Dans la fosse, Raphaël Pichon prend l’œuvre à bras-le-corps avec une passion contagieuse, insufflant à son orchestre Pygmalion une puissance parfois intimidante. Rarement on aura entendu une Lakmé si rude, dépouillé de toute fioriture et pourtant un constant souci du détail, une écoute de chaque instant. L’auditeur hédoniste pourra regretter çà et là un manque de sensualité, de rondeur (on n’ose écrire de séduction facile) mais Pichon et ses instruments d’époque fouettent Delibes, nous le dépoussièrent de ses oripeaux, créant un pont pré-Debussyste avec la génération à venir. Il n’est qu’à voir le travail des chœurs, qui sont spectaculaires ! 

Mais Lakmé ne serait rien sans son héroïne et Sabine Devieilhe reste, à ce jour, la seule chanteuse à pouvoir affronter la difficulté de ce rôle sans jamais abdiquer la justesse psychologique et la complexité du phrasé. De la vestale hindoue elle épuise chaque facette, et l’on ne sait plus quoi admirer : la virtuosité, la délicatesse, la rage contenue, jusqu’à la modestie d’une artiste qui s’efface derrière son rôle pour mieux le sublimer. Lors du très attendu « duo des fleurs », son timbre se mêle à celui, ample et séduisant, de la mezzo Ambroisine Bré. 

L’ensemble du plateau fait vraiment corps autour de son héroïne, galvanisé par la baguette coruscante du jeune maestro Pichon.

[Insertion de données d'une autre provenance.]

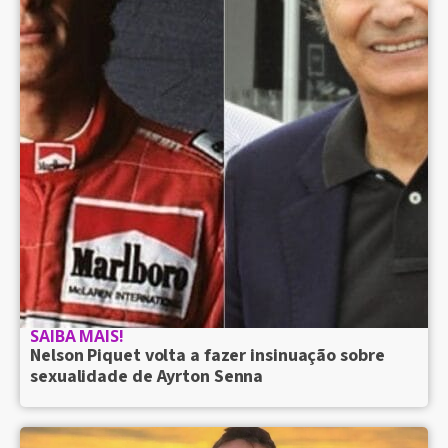
SAIBA MAIS!
Nelson Piquet volta a fazer insinuação sobre
sexualidade de Ayrton Senna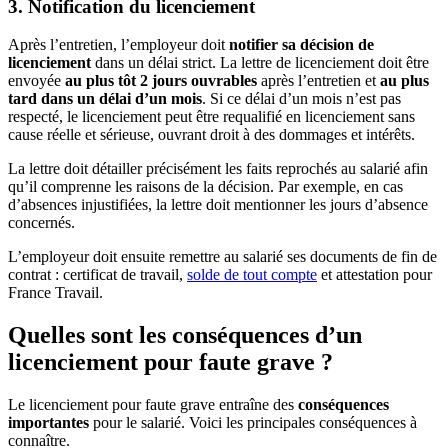
3. Notification du licenciement
Après l’entretien, l’employeur doit
notifier sa décision de
licenciement
dans un délai strict. La lettre de licenciement doit être
envoyée
au plus tôt 2 jours ouvrables
après l’entretien et
au plus
tard dans un délai d’un mois
. Si ce délai d’un mois n’est pas
respecté, le licenciement peut être requalifié en licenciement sans
cause réelle et sérieuse, ouvrant droit à des dommages et intérêts.
La lettre doit détailler précisément les faits reprochés au salarié afin
qu’il comprenne les raisons de la décision. Par exemple, en cas
d’absences injustifiées, la lettre doit mentionner les jours d’absence
concernés.
L’employeur doit ensuite remettre au salarié ses documents de fin de
contrat : certificat de travail,
solde de tout compte
et attestation pour
France Travail.
Quelles sont les conséquences d’un
licenciement pour faute grave ?
Le licenciement pour faute grave entraîne des
conséquences
importantes
pour le salarié. Voici les principales conséquences à
connaître.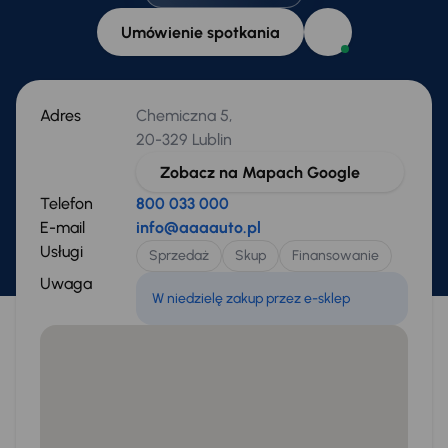
Umówienie spotkania
Adres
Chemiczna 5,
20-329 Lublin
Zobacz na Mapach Google
Telefon
800 033 000
E-mail
info@aaaauto.pl
Usługi
Sprzedaż
Skup
Finansowanie
Uwaga
W niedzielę zakup przez e-sklep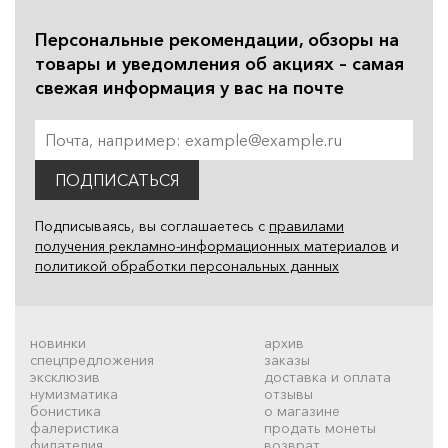
Персональные рекомендации, обзоры на
товары и уведомления об акциях – самая
свежая информация у вас на почте
ПОДПИСАТЬСЯ
Подписываясь, вы соглашаетесь с
правилами
получения рекламно-информационных материалов
и
политикой обработки персональных данных
новинки
архив
спецпредложения
заказы
эксклюзив
доставка и оплата
нумизматика
отзывы
бонистика
о магазине
фалеристика
продать монеты
филателия
возврат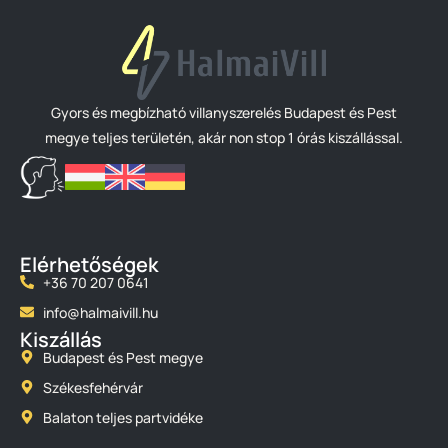
Gyors és megbízható villanyszerelés Budapest és Pest
megye teljes területén, akár non stop 1 órás kiszállással.
Elérhetőségek
+36 70 207 0641
info@halmaivill.hu
Kiszállás
Budapest és Pest megye
Székesfehérvár
Balaton teljes partvidéke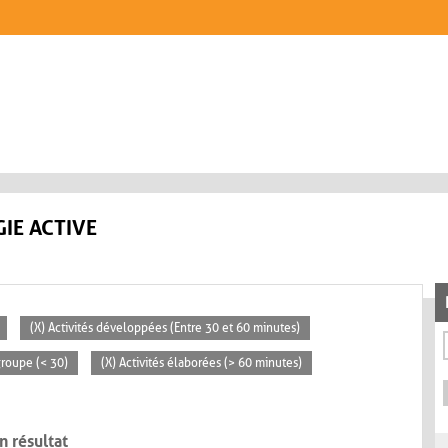
IE ACTIVE
(X) Activités développées (Entre 30 et 60 minutes)
 groupe (< 30)
(X) Activités élaborées (> 60 minutes)
n résultat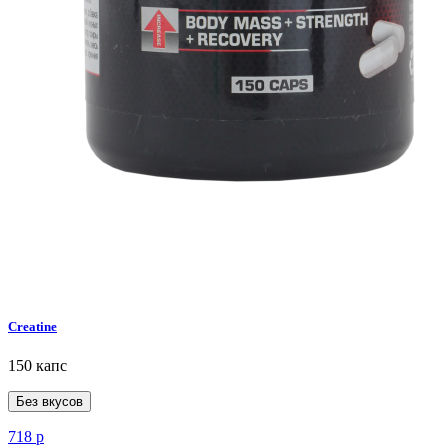
Creatine
150 капс
Без вкусов
718
р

La palme est remportée par l’extraordinaire Nilakantha de Stéphane Degout. Une fois de plus, le baryton français prouve qu’il est à l’aise dans tous les répertoires, et il confère au brahmane une aura intimidante, à la puissance (vocale et scénique) presque wagnérienne. 

Tant de bonheur musical n’en est que plus voilé lorsqu’il nous faut aborder le cas de Gérald. Le personnage du colon anglais amoureux de la belle Lakmé, au mépris des traditions vernaculaires, exige un ténor lyrique au timbre de miel. Alain Vanzo en fut longtemps l’interprète idéal. Las, Frédéric Antoun ne parvient pas à retrouver la candeur vocale de ce rôle ; il force le trait, met souvent en péril l’émission et la justesse de son timbre, là on voudrait naturel et simplicité. Cette erreur de casting est d’autant plus dommage que l’ensemble de la distribution, jusqu’aux plus petits rôles, brille par sa cohérence et son homogénéité.  

Lakmé, de Léo Delibes, direction musicale Raphaël Pichon, Opéra Comique, jusqu’au 8 octobre.